Those charged are former chancellor Philip Day and associate vice chancellors James Blomquist and Stephen Herman.

Harris says they used money from companies doing business with City College to support bond measures related to education.

"State law makes it a crime to spend community college money to spend it on a campaign to support a bond measure," says Harris.

The charges follow a lengthy investigation and they come after a raid last May on the offices of the three administrators. Harris says the illegal political donations which totaled more than $150,000 occurred between 1991 and 2006. Most of the money came from Pepsi which has a contract with City College to sell beverages on campus.

"We believe that defendant Day and defendant Herman were responsible for diverting $50,000 of that Pepsi money into the 2001 bond campaign," says Harris.

Harris says they also diverted money from a motorcycle school which leases campus space and the vendor of a City College cafe called The Bean Scene. And some of that money, about $45,000, went into a secret account.

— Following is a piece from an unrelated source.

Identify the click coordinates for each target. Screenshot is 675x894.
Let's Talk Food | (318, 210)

"They were using the money to pay memberships to the City Club. They were using the money to pay parking tickets and they were using the money to pay for alcohol at social events," says Harris.

The new chancellor, Don Griffin, told ABC7 he just returned from vacation and didn't know enough to comment.

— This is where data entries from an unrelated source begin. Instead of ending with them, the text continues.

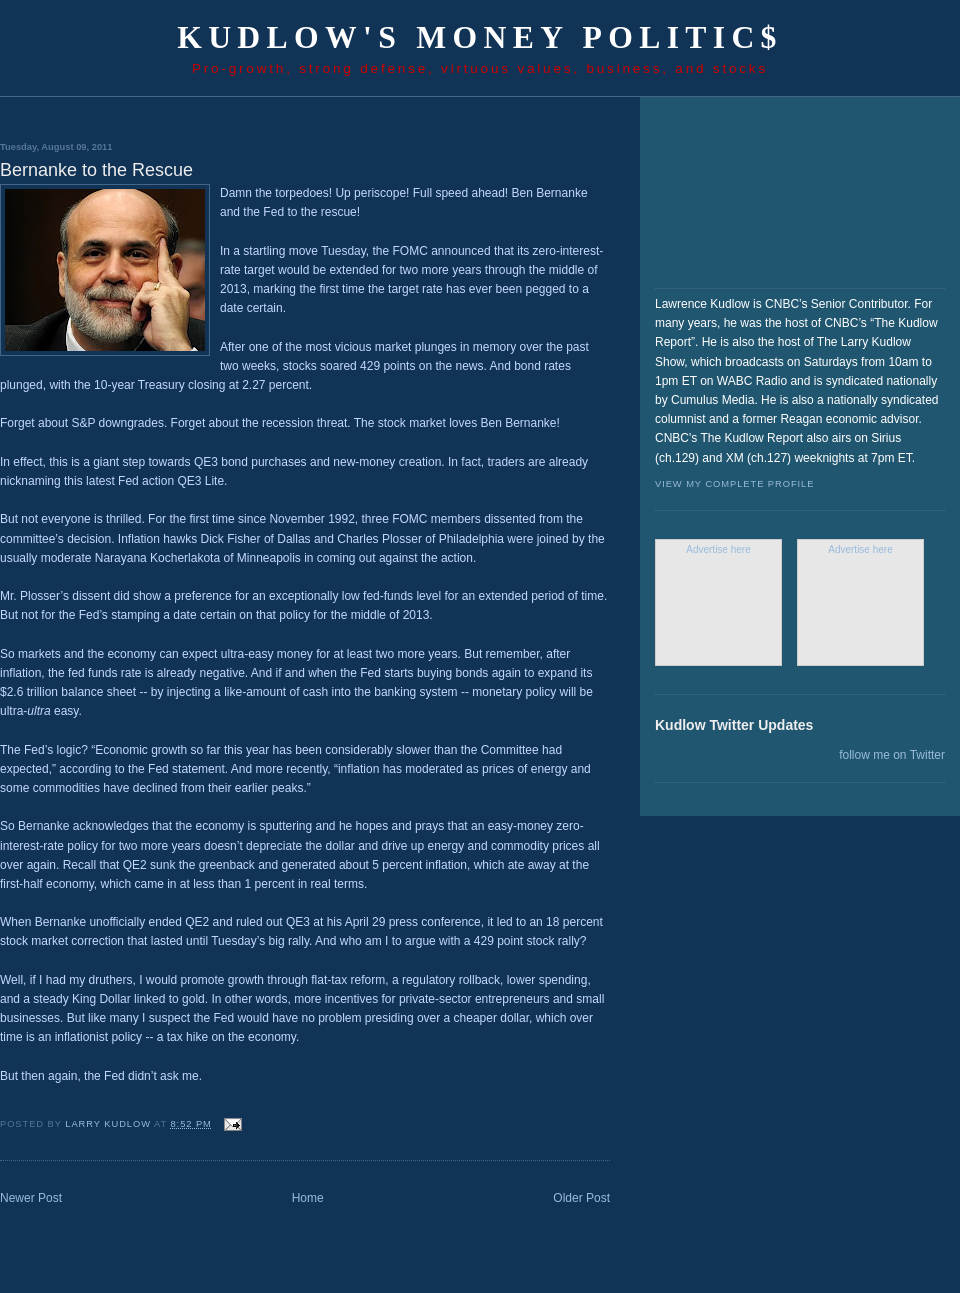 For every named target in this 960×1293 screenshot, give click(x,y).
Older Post (581, 1198)
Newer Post (31, 1198)
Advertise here (718, 549)
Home (308, 1198)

Philip Day now works for a Washington D.C. educational foundation. He did not respond to ABC7's emails.

The attorney for vice chancellor Herman tells ABC7 his client is innocent and that he's disappointed at the charges because he says Herman has been cooperating with the investigation. The attorney for Blumquist tells ABC7 his client "Didn't do anything intentionally wrong."

The maximum penalty for the charges Day and Herman face is a nine-year prison term; for Blumquist there will be a maximum of three years.